In an unusual twist, attorneys for both Kelly and the State of California told the court that the legislative limits on medical marijuana should be abolished as unconstitutional. Both parties also opposed the appellate court's invalidation of the entire statute, Health & Safety Code Section 11362.77, which protects ID cardholders from arrest and prosecution if they are in compliance with local or state guidelines. The state high court agreed, and reversed the appellate decision on the ID card program.
The California Supreme Court decision can be downloaded here.
Restrictions on Locations May Be "Poison Pill"The second largest city in the U.S. has adopted regulations for the operation of medical cannabis dispensaries. After more than two years of lobbying by ASA and other patient advocates, the Los Angeles City Council passed an ordinance establishing rules for the operation of patient collectives and cooperatives that dispense medical cannabis.
"This is a bittersweet victory for medical marijuana patients in Los Angeles," said Don Duncan, who led the lobbying effort as ASA's California director. "We've fought hard for sound regulations, but this ordinance includes "poison-pill" restrictions that threaten to wipe out nearly all of the dispensaries in the city."
More than 500 medical cannabis dispensaries currently serve Los Angelenos. The new regulations limit the number of dispensaries that may operate in the city to 70, though the 137 dispensaries that were registered with the city two years ago, when the city council established an Interim Control Ordinance, can apply to remain open.
Among the new rules with which dispensaries must comply are restrictions on location. The ordinance establishes buffer zones of 1,000 feet around schools, parks, and other "sensitive use" locations, and prevents any dispensaries from being located adjacent to residential or mixed-use buildings.

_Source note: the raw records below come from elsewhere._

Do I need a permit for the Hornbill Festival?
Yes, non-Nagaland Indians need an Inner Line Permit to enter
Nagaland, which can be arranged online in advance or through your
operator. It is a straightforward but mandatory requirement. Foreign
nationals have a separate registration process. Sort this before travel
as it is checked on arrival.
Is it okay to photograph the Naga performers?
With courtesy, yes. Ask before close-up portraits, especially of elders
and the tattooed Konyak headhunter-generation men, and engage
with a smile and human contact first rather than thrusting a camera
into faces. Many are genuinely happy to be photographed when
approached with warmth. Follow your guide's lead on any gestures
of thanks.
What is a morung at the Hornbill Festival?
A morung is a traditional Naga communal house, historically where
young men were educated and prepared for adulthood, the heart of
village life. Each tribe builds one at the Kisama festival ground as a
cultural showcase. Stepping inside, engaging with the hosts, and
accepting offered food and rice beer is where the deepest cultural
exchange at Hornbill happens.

"Dispensaries will be unable to locate in virtually any of the commercial zones in the city," said ASA spokesperson Kris Hermes. "They will be relegated to remote industrial zones, making access unnecessarily onerous for many patients."

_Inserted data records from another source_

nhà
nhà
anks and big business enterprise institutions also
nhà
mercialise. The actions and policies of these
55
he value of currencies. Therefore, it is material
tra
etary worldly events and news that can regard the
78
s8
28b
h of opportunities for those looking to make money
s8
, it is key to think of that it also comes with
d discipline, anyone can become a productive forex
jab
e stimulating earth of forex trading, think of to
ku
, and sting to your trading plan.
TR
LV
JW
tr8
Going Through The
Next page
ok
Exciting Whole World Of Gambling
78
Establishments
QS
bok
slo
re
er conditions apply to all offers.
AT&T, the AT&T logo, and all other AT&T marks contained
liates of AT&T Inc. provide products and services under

The vast majority of registered dispensaries cannot comply with the ordinance's proximity restrictions and may be forced to move, but a concession won by ASA creates an exception for operators who can demonstrate they have been "good neighbors" in their current location.
Los Angeles joins more than 40 other cities and counties in California that have adopted regulations for the distribution of medical cannabis through patient collectives and cooperatives.
Prior to the forum, Lanette Davies of CPR urged members at the organization's meeting to attend, which she then followed up with an announcement of the forum on the ASA Sacramento email list. The result was that of the 50 people in attendance at the forum, a dozen were patients or advocates.
Questions for the candidates were selected by the League of women Voters from cards submitted by attendees. Thanks to the strong showing by CPR, 25-30 of the cards submitted had questions about medical cannabis, with two being presented to the candidates for sheriff.
Bret Daniels, a former sheriff's deputy, gave his full support. Jim Cooper, a captain in the department who is currently the mayor of Elk Grove, said he supports legitimate patients but feels there is too much abuse. Scott Jones, also a department captain, states he supports the law. The three men are seeking to replace Sheriff John McGinness, who is retiring after one term.
The forum has been broadcast twice on local cable channels.